RETRIBUTION GOSPEL CHOIR - 2

Alan Sparhawk has built a career on understatement. Over the course of nearly two decades, he and wife Mimi Parker have steered their band Low on the quiet road less traveled. While there have been some flirtations with high decibel levels—namely 2005's The Great Destroyer—few bands can claim to have consistently embodied the aesthetics of patience and calm as well as they have. But it hasn't all been sweetness and light. Such attention to small details has allowed Low to construct moments of mammoth tension and resonant foreboding out of the slightest of materials. These dark moments (as well as Sparhawk's dirty blues project The Black-Eyed Snakes, and interviews wherein he relates a frustration with his guitar tones on Low records) have always hinted at a fierce heart beating under their calm skin.

So seeing Alan Sparhawk lead an honest-to-goodness rock band—one where all bets are off and volume knobs are cranked—is a little like turning a reluctant vegetarian loose in a burger barn. Retribution Gospel Choir finds him relishing every grain and crackle of an exceptional guitar tone that would make Neil Young proud. Indeed, much of 2 is so indebted to a meat-and-potatoes rock template (the indie BTO anthem "Workin' Hard", the motorcycle bar band of "White Wolf") that it takes a while to notice how he, bassist Sam Garrington (also of Low) and drummer Eric Pollard reshuffle the deck. The secret to Low's success (aside from Parker and Sparhawk's crystalline harmonizing, of course) was how they used a minimal template and glacial crawl to mask what were often quite agreeable pop songs. RGC is a similar principle but in reverse—a fairly average rock template puts a comfortable face on what are some thorny, ornery tunes. Even a track as radio-ready as the triumphantly buoyant "Hide It Away" is accompanied by what sound like actual detonations deep in the mix—y'know, like, bombs going off. It's a trick used on a few other tracks, almost a subliminal reminder that these ain't your daddy's three-chord brew-hoisters.
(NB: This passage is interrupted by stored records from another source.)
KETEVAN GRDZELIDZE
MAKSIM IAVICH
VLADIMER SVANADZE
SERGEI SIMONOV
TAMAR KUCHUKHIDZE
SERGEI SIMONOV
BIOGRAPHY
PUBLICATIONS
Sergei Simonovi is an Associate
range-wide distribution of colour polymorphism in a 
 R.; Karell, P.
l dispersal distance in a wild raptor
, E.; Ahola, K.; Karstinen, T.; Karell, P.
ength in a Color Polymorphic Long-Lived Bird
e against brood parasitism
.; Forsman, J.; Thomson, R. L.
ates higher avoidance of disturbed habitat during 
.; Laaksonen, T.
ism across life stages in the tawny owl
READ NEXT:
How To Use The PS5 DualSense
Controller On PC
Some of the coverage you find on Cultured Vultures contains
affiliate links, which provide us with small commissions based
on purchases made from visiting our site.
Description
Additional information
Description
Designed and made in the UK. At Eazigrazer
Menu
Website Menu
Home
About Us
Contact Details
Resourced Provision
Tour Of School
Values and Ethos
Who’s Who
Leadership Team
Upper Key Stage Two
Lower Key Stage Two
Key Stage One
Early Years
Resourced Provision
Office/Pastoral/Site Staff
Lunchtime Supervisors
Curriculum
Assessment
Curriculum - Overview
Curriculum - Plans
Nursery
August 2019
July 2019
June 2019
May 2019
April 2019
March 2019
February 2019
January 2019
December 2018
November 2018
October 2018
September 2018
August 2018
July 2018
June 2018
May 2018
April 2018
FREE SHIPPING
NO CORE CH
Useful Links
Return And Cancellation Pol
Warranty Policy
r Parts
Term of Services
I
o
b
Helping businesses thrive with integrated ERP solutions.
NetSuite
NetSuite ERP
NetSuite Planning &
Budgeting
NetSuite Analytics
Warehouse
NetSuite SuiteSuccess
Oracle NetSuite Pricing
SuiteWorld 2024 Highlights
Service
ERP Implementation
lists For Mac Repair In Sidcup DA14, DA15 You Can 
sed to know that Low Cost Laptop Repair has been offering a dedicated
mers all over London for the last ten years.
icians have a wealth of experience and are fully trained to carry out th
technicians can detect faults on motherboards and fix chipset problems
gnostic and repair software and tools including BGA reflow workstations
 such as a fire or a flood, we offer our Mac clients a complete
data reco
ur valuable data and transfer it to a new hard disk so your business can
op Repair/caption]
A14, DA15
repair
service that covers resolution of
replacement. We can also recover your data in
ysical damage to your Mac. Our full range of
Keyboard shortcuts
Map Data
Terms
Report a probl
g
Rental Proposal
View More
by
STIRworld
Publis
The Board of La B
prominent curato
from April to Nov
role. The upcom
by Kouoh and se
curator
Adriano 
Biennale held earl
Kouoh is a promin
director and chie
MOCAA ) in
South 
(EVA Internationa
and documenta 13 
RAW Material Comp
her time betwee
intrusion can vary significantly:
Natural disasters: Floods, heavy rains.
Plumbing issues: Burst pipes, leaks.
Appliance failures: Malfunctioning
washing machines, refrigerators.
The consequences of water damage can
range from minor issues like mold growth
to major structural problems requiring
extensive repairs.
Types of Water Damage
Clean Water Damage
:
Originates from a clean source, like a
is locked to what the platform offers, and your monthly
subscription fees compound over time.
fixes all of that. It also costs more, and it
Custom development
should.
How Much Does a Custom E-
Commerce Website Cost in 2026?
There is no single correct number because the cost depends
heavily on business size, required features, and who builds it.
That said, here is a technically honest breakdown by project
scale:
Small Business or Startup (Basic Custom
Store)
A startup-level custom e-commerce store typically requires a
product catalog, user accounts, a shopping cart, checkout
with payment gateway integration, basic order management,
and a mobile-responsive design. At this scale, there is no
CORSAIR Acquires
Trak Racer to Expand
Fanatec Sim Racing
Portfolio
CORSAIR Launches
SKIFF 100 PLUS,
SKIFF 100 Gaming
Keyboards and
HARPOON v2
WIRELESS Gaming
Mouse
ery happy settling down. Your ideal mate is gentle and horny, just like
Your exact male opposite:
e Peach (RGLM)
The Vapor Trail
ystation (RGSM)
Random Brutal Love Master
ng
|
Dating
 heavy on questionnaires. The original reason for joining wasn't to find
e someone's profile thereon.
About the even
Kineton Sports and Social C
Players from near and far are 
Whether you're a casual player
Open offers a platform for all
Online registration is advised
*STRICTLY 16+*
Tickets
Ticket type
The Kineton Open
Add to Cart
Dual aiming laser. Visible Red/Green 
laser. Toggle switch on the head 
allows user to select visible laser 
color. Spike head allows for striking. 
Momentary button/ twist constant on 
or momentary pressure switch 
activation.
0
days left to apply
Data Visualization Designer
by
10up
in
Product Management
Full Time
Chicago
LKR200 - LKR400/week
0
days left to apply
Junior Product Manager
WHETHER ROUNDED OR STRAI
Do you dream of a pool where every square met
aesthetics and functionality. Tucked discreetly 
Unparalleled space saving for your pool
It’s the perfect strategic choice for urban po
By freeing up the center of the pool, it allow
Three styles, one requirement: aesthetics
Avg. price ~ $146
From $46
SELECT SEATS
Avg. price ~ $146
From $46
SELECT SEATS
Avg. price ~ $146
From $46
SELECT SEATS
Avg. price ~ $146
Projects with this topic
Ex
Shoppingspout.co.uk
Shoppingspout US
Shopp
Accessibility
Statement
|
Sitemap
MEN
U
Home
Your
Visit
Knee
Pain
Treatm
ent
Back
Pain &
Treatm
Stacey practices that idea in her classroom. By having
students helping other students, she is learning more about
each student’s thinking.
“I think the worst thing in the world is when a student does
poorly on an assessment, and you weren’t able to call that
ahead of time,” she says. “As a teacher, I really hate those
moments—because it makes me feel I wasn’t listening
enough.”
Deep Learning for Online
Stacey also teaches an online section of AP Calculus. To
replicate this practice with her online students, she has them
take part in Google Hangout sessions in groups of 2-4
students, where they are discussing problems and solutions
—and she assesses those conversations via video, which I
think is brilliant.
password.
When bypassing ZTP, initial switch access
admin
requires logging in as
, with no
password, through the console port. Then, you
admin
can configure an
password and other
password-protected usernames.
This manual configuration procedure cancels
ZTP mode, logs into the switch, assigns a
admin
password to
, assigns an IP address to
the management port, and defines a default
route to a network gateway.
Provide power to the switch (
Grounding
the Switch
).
But then again, they kind of are—unlike his day job, much of RGC could be played for a classic rock crowd without raising much of an eyebrow. This is thick, power-trio rock that's very smartly and passionately played, and which compliments—rather than confuses—Low’s catalogue. Songs like "Poor Man's Daughter" and the clearly named "Electric Guitar" are reckoning epics where Sparhawk's grumpy eloquence really gets to shine, as does the incredible communication these three musicians share. Of course, I am saying this on the back of having seen the trio recently play the Drake. It was an incredible show, reinforcing that this band isn't some winking lark for Sparhawk ("Hey guys, wouldn't it be funny if...?"). And while, the band is still shy of bringing the intensity of their live show to a record, 2 is an improvement in every way over what was a solid debut. They're for real, that's for sure.